Escape character is '^]'.
Hi
server> You've reached me 1 time(s)
^]
telnet> q
Connection closed.
[1]  + 356203 done       ./server 3000

Client code

Let's now try to implement a simple client by following the steps listed in the previous section

/*
* Client code
* Compile it with: gcc -Wall -Wextra -Werror client.c -o client
* by Marco Cetica <ceticamarco@gmail.com> 2021
*/

#include <stdio.h> // printf, puts
#include <string.h> // strlen
#include <stdlib.h> // atoi, memset
#include <unistd.h> // close
#include <sys/socket.h>
#include <arpa/inet.h>

#define BUF_SIZE 1024

int main(int argc, char **argv) {
     int server_fd = 0, ret = 0;
     struct sockaddr_in server_sock;
     char msg[BUF_SIZE], server_msg[BUF_SIZE];

     if(argc != 3) {
          printf("Usage: %s <IP_ADDRESS> <PORT>\n", argv[0]);
          return 1;
     }

     // 1. Create socket
     server_fd = socket(AF_INET, SOCK_STREAM, 0);
     if(server_fd  == -1) {
          puts("Unable to create socket");
          return 1;
     }

     // Setup socket and buffers
     server_sock.sin_addr.s_addr = inet_addr(argv[1]);
     server_sock.sin_port = htons(atoi(argv[2]));
     server_sock.sin_family = AF_INET;
     memset(server_msg, 0, sizeof(server_msg));
     sprintf(msg, "Hello World");


     // 2. Connect to server
     ret = connect(server_fd, (struct sockaddr*)&server_sock, sizeof(server_sock));
     if(ret < 0) {
          puts("Unable to connect to remote host");
          return 1;
     }

     // 3. Send data to server
     ret = send(server_fd, msg, strlen(msg), 0);
     if(ret < 0) {
          puts("Unable to send data to remote server");
          return 1;
     }

     // Read server's response
     ret = recv(server_fd, server_msg, sizeof(server_msg), 0);
     if(ret < 0) {
          puts("Unable to read data from remote server");
          return 1;
     }

     printf("%s", server_msg);


     // Finally, close socket
     close(server_fd);

     return 0;
}

If we try to execute both server and client, we should see the exact same behavior:

$> ./server 5000 &
[1] 362784
$> for i in {1..5}; do ./client 127.0.0.1 5000; done
New connection from 127.0.0.1:58706
server> You've reached me 1 time(s)
New connection from 127.0.0.1:58708
server> You've reached me 2 time(s)
New connection from 127.0.0.1:58710
server> You've reached me 3 time(s)
New connection from 127.0.0.1:58712
server> You've reached me 4 time(s)
New connection from 127.0.0.1:58714
server> You've reached me 5 time(s)

Conclusions

In this first part of the guide, we learned what TCP/IP sockets are, how they work and how can we use them to build network applications.
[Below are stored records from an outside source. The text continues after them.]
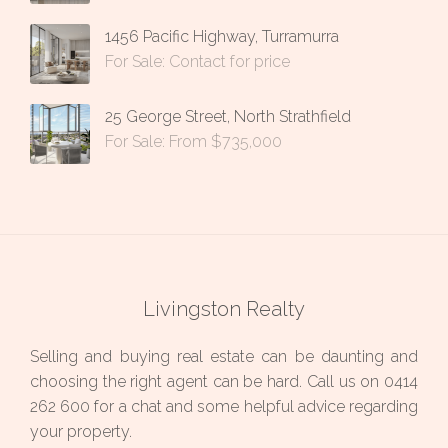
1456 Pacific Highway, Turramurra
For Sale: Contact for price
25 George Street, North Strathfield
For Sale: From $735,000
Livingston Realty
Selling and buying real estate can be daunting and
choosing the right agent can be hard. Call us on
0414
262 600
for a chat and some helpful advice regarding
your property.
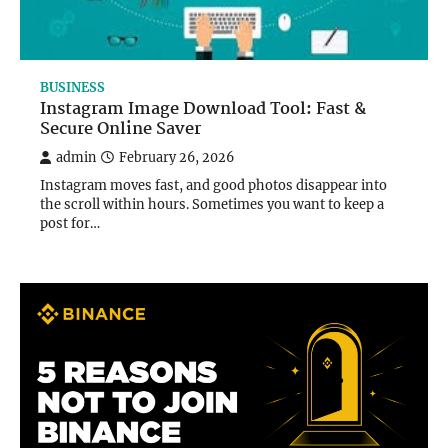
BUSINESS
Instagram Image Download Tool: Fast &
Secure Online Saver
admin
February 26, 2026
Instagram moves fast, and good photos disappear into
the scroll within hours. Sometimes you want to keep a
post for…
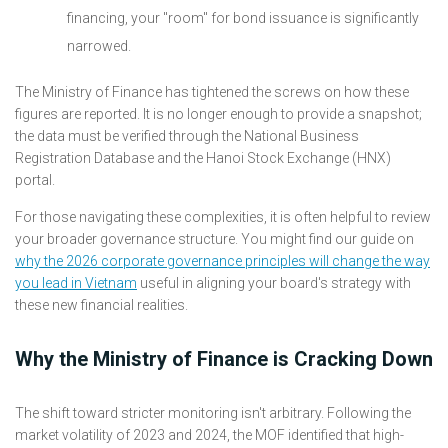
financing, your "room" for bond issuance is significantly
narrowed.
The Ministry of Finance has tightened the screws on how these
figures are reported. It is no longer enough to provide a snapshot;
the data must be verified through the National Business
Registration Database and the Hanoi Stock Exchange (HNX)
portal.
For those navigating these complexities, it is often helpful to review
your broader governance structure. You might find our guide on
why the 2026 corporate governance principles will change the way
you lead in Vietnam
useful in aligning your board's strategy with
these new financial realities.
Why the Ministry of Finance is Cracking Down
The shift toward stricter monitoring isn't arbitrary. Following the
market volatility of 2023 and 2024, the MOF identified that high-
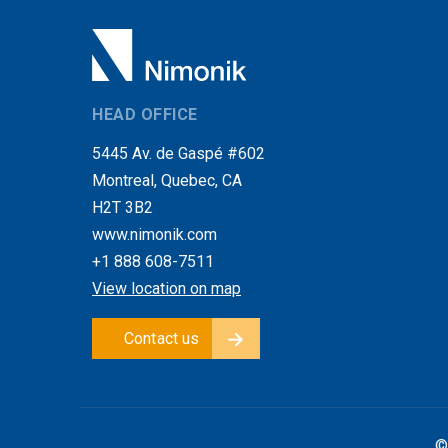
HEAD OFFICE
5445 Av. de Gaspé #602
Montreal, Quebec, CA
H2T 3B2
www.nimonik.com
+1 888 608-7511
View location on map
Contact us
©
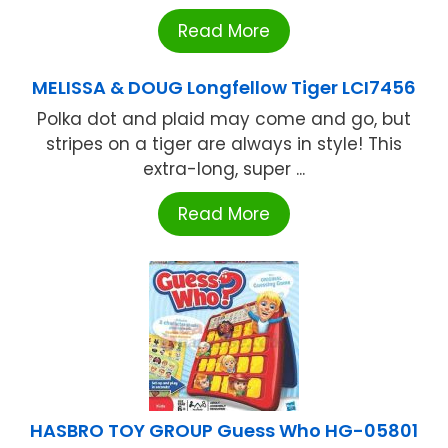
Read More
MELISSA & DOUG Longfellow Tiger LCI7456
Polka dot and plaid may come and go, but
stripes on a tiger are always in style! This
extra-long, super ...
Read More
HASBRO TOY GROUP Guess Who HG-05801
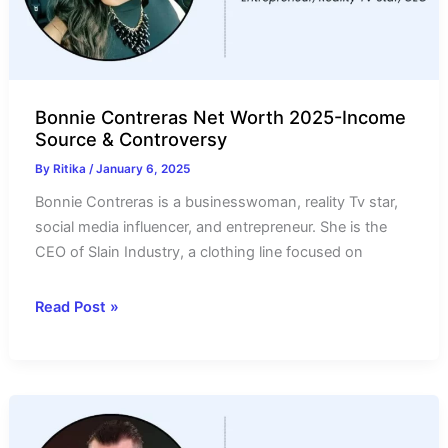
Source
Bonnie Contreras Net Worth 2025-Income
Source & Controversy
By
Ritika
/
January 6, 2025
Bonnie Contreras is a businesswoman, reality Tv star,
social media influencer, and entrepreneur. She is the
CEO of Slain Industry, a clothing line focused on
Bonnie
Read Post »
Contreras
Net
Worth
2025-
Income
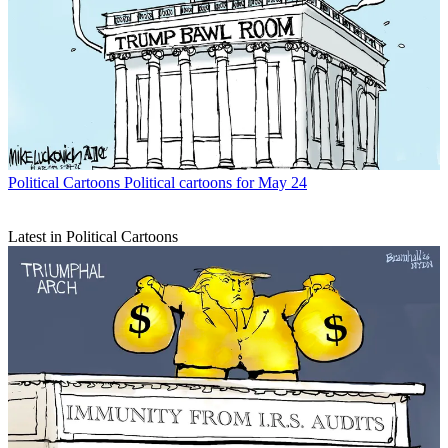
Political Cartoons
Political cartoons for May 24
Latest in Political Cartoons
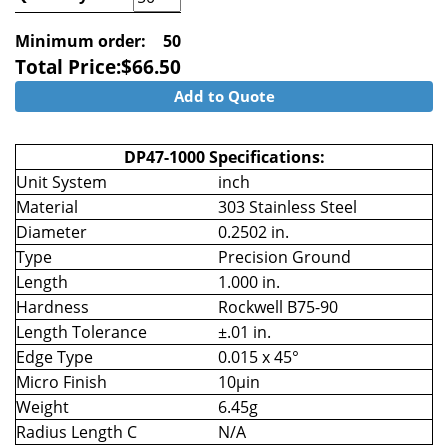
Minimum order:
50
Total Price:
$
66.50
Add to Quote
DP47-1000 Specifications:
Unit System
inch
Material
303 Stainless Steel
Diameter
0.2502 in.
Type
Precision Ground
Length
1.000 in.
Hardness
Rockwell B75-90
Length Tolerance
±.01 in.
Edge Type
0.015 x 45°
Micro Finish
10µin
Weight
6.45g
Radius Length C
N/A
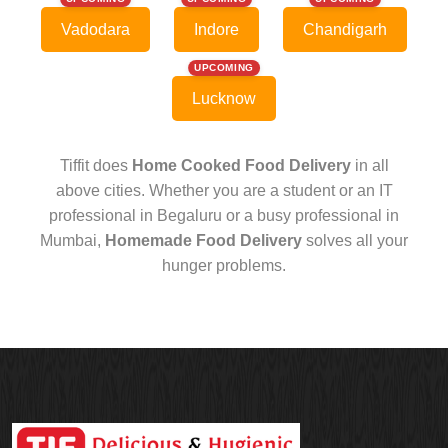
Vadodara
Indore
Chandigarh
UPCOMING
Lucknow
Tiffit does
Home Cooked Food Delivery
in all
above cities. Whether you are a student or an IT
professional in Begaluru or a busy professional in
Mumbai,
Homemade Food Delivery
solves all your
hunger problems.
Even if our client/server example is pretty basic(what would happen if two or more clients tried to connect to the server simultaneously?), it's a great starting point. In the next part of this guide we will extend our knowledge about sockets by introducing a new kind of socket, completely unrelated to either stream and datagram sockets: raw socket.